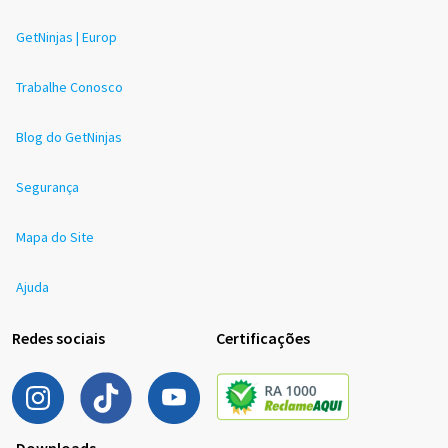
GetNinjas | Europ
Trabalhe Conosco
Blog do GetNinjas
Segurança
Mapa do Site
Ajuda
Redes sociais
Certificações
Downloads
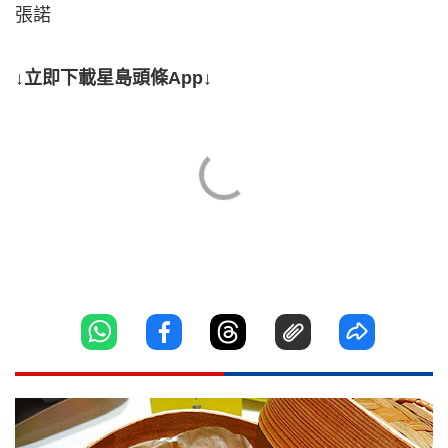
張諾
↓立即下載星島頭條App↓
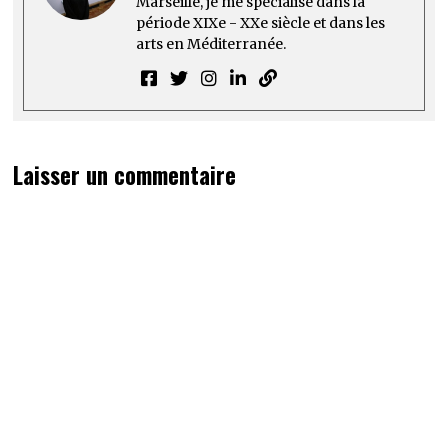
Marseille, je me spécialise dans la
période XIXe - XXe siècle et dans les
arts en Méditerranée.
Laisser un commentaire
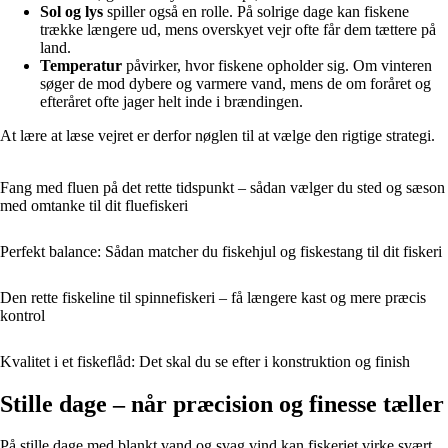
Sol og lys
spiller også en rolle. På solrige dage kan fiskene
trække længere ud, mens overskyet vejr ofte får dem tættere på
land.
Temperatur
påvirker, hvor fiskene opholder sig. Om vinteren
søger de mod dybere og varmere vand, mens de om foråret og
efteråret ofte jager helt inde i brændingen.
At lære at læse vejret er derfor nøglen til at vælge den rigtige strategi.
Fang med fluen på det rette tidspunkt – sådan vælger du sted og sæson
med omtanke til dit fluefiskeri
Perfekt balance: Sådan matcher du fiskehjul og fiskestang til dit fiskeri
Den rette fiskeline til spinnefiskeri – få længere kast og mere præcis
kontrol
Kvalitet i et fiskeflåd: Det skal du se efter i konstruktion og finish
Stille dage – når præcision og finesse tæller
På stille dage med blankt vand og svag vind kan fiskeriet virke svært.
■ ■ ■
_What needs to be done:_ Find how many lines in the preceding listing contain the word "dans", and answer with that number only.

_Expected output:_ 2